Exercise directions
Search the material for the string "ekar", then return every line where it is found.

Raw data

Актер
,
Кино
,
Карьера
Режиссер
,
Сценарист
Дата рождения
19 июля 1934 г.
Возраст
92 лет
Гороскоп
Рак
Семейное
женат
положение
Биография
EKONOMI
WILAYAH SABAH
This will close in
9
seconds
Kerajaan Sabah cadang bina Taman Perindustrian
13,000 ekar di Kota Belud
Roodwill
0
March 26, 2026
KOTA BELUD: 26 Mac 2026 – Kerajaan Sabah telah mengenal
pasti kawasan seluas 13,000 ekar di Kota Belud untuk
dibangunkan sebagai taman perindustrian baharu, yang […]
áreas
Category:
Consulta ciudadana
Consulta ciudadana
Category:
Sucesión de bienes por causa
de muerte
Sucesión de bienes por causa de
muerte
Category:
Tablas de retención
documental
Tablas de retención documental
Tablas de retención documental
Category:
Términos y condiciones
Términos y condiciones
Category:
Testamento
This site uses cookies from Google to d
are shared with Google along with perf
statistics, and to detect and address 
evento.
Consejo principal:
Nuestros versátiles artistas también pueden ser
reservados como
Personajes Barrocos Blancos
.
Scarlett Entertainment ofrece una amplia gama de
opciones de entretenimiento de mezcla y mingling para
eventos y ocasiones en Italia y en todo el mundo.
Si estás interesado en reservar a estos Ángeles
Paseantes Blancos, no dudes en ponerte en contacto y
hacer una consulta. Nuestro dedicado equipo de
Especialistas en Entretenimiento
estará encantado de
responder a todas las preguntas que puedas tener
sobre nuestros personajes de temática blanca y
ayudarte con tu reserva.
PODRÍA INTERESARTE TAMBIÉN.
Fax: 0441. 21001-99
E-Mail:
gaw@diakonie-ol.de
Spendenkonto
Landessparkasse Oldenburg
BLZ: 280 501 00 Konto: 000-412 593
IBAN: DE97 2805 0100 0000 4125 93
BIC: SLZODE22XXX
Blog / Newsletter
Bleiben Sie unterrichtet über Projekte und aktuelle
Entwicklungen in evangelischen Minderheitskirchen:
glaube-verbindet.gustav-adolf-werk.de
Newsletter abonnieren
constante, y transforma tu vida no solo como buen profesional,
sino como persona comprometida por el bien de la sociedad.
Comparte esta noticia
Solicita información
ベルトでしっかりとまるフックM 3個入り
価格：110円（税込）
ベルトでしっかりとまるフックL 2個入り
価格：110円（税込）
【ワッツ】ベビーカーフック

Exercise answer
13,000 ekar di Kota Belud
pasti kawasan seluas 13,000 ekar di Kota Belud untuk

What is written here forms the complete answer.